But more importantly - Apple has so many options even in the worst case scenario (Big Three drops all subsidizes). Apple could launch their own mobile net service in the US - how fast would THAT GROWTH be? (Not only is actual voice dying but clearly it’s the data transmission that’s most important). Apple can buy T-Mobile with pocket change or better yet, just buy part of T-Mobile and link up with the cable companies and use some sort of Wifi packet switching along with cellular … or if they only had a data farm in North Carolina … oh wait, they do. And if they link up the cable companies, you can only imagine the next possibilities.
Apple is not the corner indie grocery store scratching out a living. They have created 5 MULTI-BILLION product lines essentially from NOTHING in the last 15 years. (iTunes, iPod, Retail, iPhone, & iPad). It’s safe to presume they are smarter from a 1-track analyst who thinks ALL of Apple’ growth and revenue is based on carriers writing them a check and that without that check, all is lost.
So, no, not really on so many levels.

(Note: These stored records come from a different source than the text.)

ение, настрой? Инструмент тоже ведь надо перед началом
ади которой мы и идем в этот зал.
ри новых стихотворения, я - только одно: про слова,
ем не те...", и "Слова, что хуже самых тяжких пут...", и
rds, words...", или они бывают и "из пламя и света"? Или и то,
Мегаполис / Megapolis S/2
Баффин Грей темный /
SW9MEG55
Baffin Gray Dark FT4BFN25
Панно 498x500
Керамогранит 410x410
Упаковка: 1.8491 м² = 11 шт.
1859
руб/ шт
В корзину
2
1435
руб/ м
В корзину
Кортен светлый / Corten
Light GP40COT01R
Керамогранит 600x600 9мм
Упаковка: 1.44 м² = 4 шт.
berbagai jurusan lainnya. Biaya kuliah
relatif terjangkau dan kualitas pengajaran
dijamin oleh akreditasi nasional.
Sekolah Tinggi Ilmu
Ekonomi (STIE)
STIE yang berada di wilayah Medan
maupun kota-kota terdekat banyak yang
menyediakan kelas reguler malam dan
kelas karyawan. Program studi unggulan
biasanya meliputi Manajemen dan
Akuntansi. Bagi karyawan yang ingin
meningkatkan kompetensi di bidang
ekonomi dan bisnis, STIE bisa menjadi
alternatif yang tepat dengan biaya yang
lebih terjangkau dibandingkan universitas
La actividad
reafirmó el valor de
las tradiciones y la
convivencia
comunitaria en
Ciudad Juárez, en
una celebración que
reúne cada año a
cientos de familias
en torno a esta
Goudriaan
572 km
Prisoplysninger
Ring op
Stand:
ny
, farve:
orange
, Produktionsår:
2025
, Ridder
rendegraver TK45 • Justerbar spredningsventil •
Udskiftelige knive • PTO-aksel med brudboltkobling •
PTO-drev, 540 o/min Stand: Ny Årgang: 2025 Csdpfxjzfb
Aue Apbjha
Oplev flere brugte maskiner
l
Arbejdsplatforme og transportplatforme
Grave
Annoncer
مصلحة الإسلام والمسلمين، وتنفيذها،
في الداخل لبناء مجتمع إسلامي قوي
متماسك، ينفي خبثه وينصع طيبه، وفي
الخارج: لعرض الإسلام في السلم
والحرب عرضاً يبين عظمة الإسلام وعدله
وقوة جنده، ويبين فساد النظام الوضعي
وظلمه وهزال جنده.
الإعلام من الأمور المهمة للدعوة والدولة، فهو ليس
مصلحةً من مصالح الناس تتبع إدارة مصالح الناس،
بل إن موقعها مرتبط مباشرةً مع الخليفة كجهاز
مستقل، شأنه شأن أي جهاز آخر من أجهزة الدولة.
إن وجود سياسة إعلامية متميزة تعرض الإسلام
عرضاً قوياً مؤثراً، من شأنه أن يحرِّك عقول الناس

Most important, Apple does not need the carriers anymore. Not for hardware sales nor for data transmission. I’m NOT saying Apple wants to get into the cellular transmission business because clearly there are a lot of backroom headaches (why it’s better not to have to buy T-Mobile but just link up with them if absolutely necessary). But Apple has thought of all these scenarios because they are not a guy with a pushcart. Under the worst case scenario, Apple still wins by adding in HUNDREDS of dollars EVERY MONTH of additional revenue by being a cellular provider (surprise, your 2-year contract includes an iPhone for $299 - only now your bill comes from T-Mobile, Comcast or TimeWarner).
I think Apple has it covered because well, they’re Apple.